» **Aim of the exercise**
If a line in the listing below contains "خیلی", return that line.

··· Source data

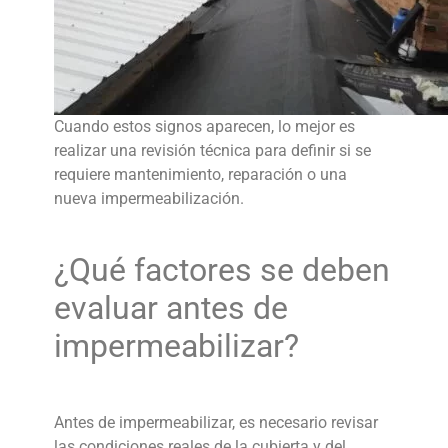
Cuando estos signos aparecen, lo mejor es
realizar una revisión técnica para definir si se
requiere mantenimiento, reparación o una
nueva impermeabilización.
¿Qué factores se deben
evaluar antes de
impermeabilizar
?
Antes de
impermeabilizar
, es necesario revisar
las condiciones reales de la cubierta y del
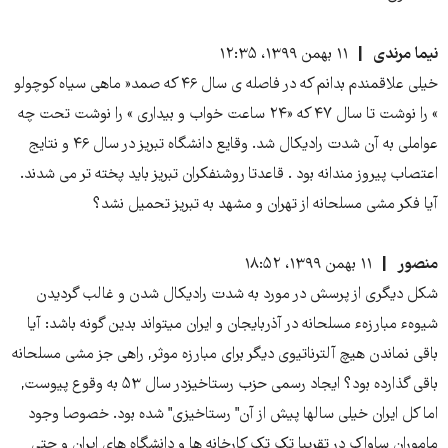
نیما مرندی
۱۱ بهمن ۱۳۹۹، ۱۲:۳۵
خیلی علاقمندم بدانم که در فاصله ی سال ۴۶ که صمد« ماهی سیاه کوچولو
» را نوشت تا سال ۴۷ که «۲۴ ساعت خواب و بیداری » را نوشت تحت چه
عواملی به آن شدت رادیکال شد. وقایع دانشگاه تبریز در سال ۴۶ و نتایج
اعتصاب پیروز مندانه بود . قاعدتا روشنفکران تبریز باید پخته تر می شدند.
آیا فکر مشی مسلحانه از تهران و مشهد به تبریز تحمیل نشد؟
منصور
۱۱ بهمن ۱۳۹۹، ۱۸:۵۲
شکل دیگری از پرسش در مورد به شدت رادیکال شدن و غالب گردیدن
شیوهء مبارزهء مسلحانه در آذربایجان و ایران میتواند بدین گونه باشد: آیا
باقی نماندن هیچ آلترناتیوی دیگر برای مبارزه موثر, راهی جز مشی مسلحانه
باقی گذارده بود؟ ایجاد رسمی حزب رستاخیزدر سال ۵۳ به وقوع پیوست,
اما کل ایران خیلی سالها پیش از آن" رستاخیزی" شده بود. خصوصا وجود
ماموران ساواک در تقریبا تک تک کارخانه ها و دانشگاه های ایران و حتی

······

» **Exercise solution**
خیلی علاقمندم بدانم که در فاصله ی سال ۴۶ که صمد« ماهی سیاه کوچولو
اما کل ایران خیلی سالها پیش از آن" رستاخیزی" شده بود. خصوصا وجود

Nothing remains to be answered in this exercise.